An updated version supporting up to 12 players was released as Ikki Online (いっき おんらいん) on June 29, 2010 for the PlayStation 3. It was discontinued in November 2022.

The arcade version was re-released on Virtual Console on January 16, 2007 for the Wii, on February 13, 2013, for the Nintendo 3DS, and on May 22, 2013 for the Wii U. Hamster Corporation released the game as part of their Arcade Archives series for the PlayStation 4 in 2016 and Nintendo Switch in 2018.

===Ikki Mobile===
The mobile version of Ikki, titled Ikki Mobile (いっき萌バイル, ikki mobairu) was released by SunSoft in July 2006, for the SoftBank Mobile and EZweb mobile phone networks. Though the content is identical to that of the previous versions, Ikki Mobile contains a series of minigames and a moe drawing trading card series, which can be purchased using the coins collected in the main game. The mobile version consists of 7 different levels, and several changes were made to the characters and graphics. The handmaiden character was revived from the i-appli version, and the bamboo spear has the added effect of deflecting enemy projectiles. The ghost enemy is no longer invincible, and the ninja and handmaiden change to kunoichi and princesses, respectively, as the game progresses.

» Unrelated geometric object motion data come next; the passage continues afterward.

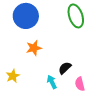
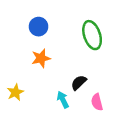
blue circle: (26, 16) -> (38, 27), moved, size x0.6
green ellipse: (76, 16) -> (92, 35), moved

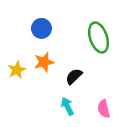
black semicircle: (79, 83) -> (74, 76), moved
yellow star: (15, 92) -> (17, 70), moved

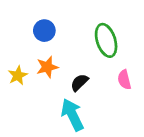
cyan arrow: (67, 106) -> (72, 115), size x1.6
pink semicircle: (104, 109) -> (124, 80), moved

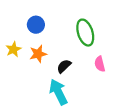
yellow star: (18, 75) -> (13, 49), moved

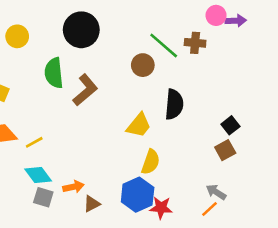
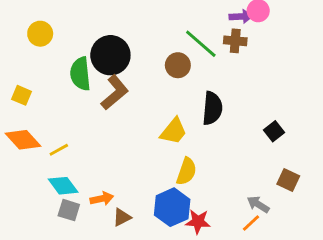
purple arrow: (236, 21) -> (241, 16), moved
black circle: (81, 30) -> (110, 55), moved
brown square: (225, 150) -> (288, 180), moved, turned -36

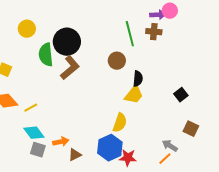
yellow circle: (40, 34) -> (27, 29), moved
green line: (201, 44) -> (130, 34), turned 35
brown circle: (178, 65) -> (117, 61), moved
black semicircle: (212, 108) -> (138, 79), size x0.7
yellow trapezoid: (174, 131) -> (134, 95), moved

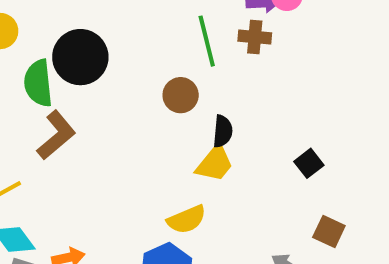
brown L-shape: (70, 68) -> (56, 135), moved
yellow semicircle: (120, 123) -> (187, 219), turned 48

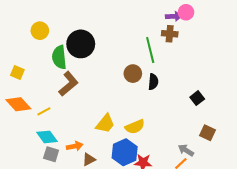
green line: (207, 41) -> (150, 50), moved
brown circle: (181, 95) -> (133, 74), moved
yellow trapezoid: (215, 163) -> (105, 124), moved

The four minigames become available after the player has completed the 7-level cycle at least once. The first is a slot machine game, where up to 3 coins can be bet at one time. The second is a concentration game that requires 10 coins to play. Up to 5 mistakes are allowed per game, and picking the lucky card gives the player 10 bonus coins. The third game is a frog derby game, where the player bets up to 10 coins on the winning frog. The last minigame is the onigiri catching game that was the bonus level in the Famicom version. It also requires 10 coins to play. Though the content is mostly the same, it is impossible to catch all 10 onigiri, as some are thrown off the borders of the game screen. Small and large gold coins are thrown in addition to the onigiri, and 5 onigiri count for 1 gold coin while 5 small gold coins count for 1 large gold coin.

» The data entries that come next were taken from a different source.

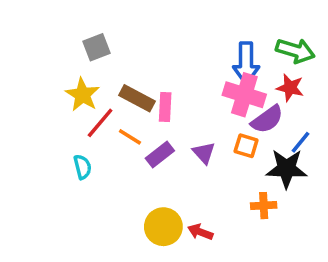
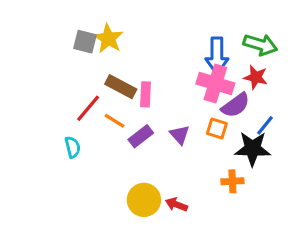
gray square: (97, 47) -> (85, 42), turned 35
yellow star: (82, 95) -> (108, 38), moved

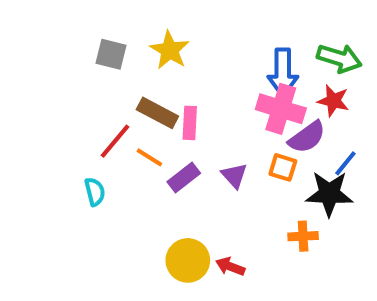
yellow star: (108, 38) -> (170, 50), moved

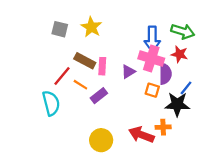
purple semicircle: (307, 137) -> (165, 74), turned -54
purple triangle: (234, 176) -> (128, 72), moved, turned 40
cyan semicircle: (95, 192) -> (51, 103), size x1.6
red arrow: (230, 266) -> (141, 135), moved, size x1.6

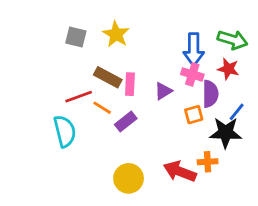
pink cross: (151, 59) -> (192, 74), size x0.7
red line: (62, 76) -> (79, 97), turned 30
orange square: (152, 90) -> (194, 115), turned -32

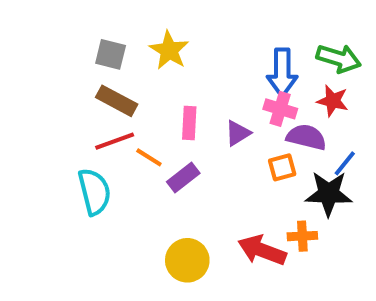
brown rectangle: (108, 77) -> (117, 101), moved
purple semicircle: (210, 94) -> (306, 137), turned -76

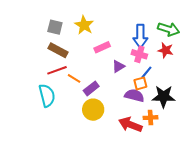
pink rectangle: (189, 123) -> (102, 47), moved, turned 63
purple semicircle: (306, 137) -> (134, 95), moved
blue line: (345, 163) -> (146, 72), moved
yellow circle: (187, 260) -> (93, 110), moved

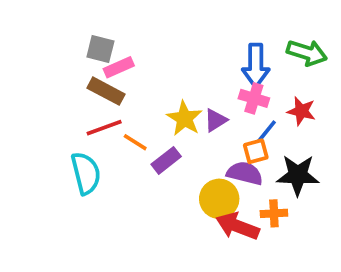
yellow star: (84, 25) -> (184, 118), moved
pink rectangle: (102, 47) -> (119, 67), moved
red star: (166, 50) -> (301, 111), moved
yellow circle: (93, 110) -> (219, 199), moved

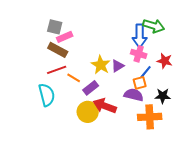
green arrow: (307, 53) -> (154, 26), moved
black star: (298, 175) -> (163, 96), size x0.7
yellow circle: (219, 199) -> (88, 112), moved
orange cross: (274, 213) -> (150, 117), size x1.6
red arrow: (237, 226) -> (105, 106), moved

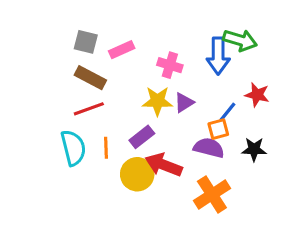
pink rectangle: (65, 37) -> (122, 50), moved
pink cross: (139, 54) -> (170, 65), moved
yellow star: (101, 65) -> (157, 101), turned -30
orange line: (74, 78) -> (106, 148), moved, turned 56
orange cross: (150, 117) -> (212, 195), moved, turned -30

The gold coins collected during the game can also be used to buy packages of the in-game trading card series (capturing a feudal lord in the mobile version yields a bonus of 10 gold coins). Three random cards are included in each card package, and a set of card consists of 16 different cards. Each set of cards creates a single illustration, and the main game's difficulty increases every 48 cards collected. Completing two sets allows the player to access a special webpage from the title screen, where mobile wallpaper can be downloaded after a short survey.

=== Ikki Unite ===
A Sunsoft-developed revival of the game titled Ikki Unite was released for Microsoft Windows on February 15, 2023.

=== Other media ===
==== Manga ====
- In 1986, Ikki was adapted as a manga by Sawada Yukio and published by Wan Pakku Comics, released as a story in the anthology series Hisshō Tekunikku Kan Peki-ban (進必勝テクニック完ペキ版)
- Ikki was adapted as a manga titled Susume!! Seigaku Dennou Kenkyuubu (進め！！静学電脳研究部), published in the Gamest Comics collection from April 1999, drawn by Kouta Hirano.

====Novel====
- The novel いっき ーLEGEND OF TAKEYARI MASTERー (ISBN 978-4-89199-159-3), featuring all-new characters, was released by Sunsoft and Hifumi Shobo in 2013. A promotional video was released for the book.

=== Other appearances ===
Gonbe appeared in the Shanghai Musume: Mahjong Girls for the iOS and Android in 2011, including a Sunsoft Characters. Gonbe also appeared as a Joker card in Moe Moe Daifūgō ~Zenkoku Bishōjo Meguri~ for the iOS and Android in 2012.

The setting and characters of Ikki are featured in Blaster Master Zero 2, an entry in Sunsoft's Blaster Master series developed and published by Inti Creates. Gonbei and Tae (based on their depictions from the 2013 novelization) are featured as Metal Attacker pilots on the planet Montoj, where they ally with protagonists Jason Frudnick and Eve to defeat the Mutant Overlord "Zavira" (from Atlantis no Nazo) that had taken over the planet.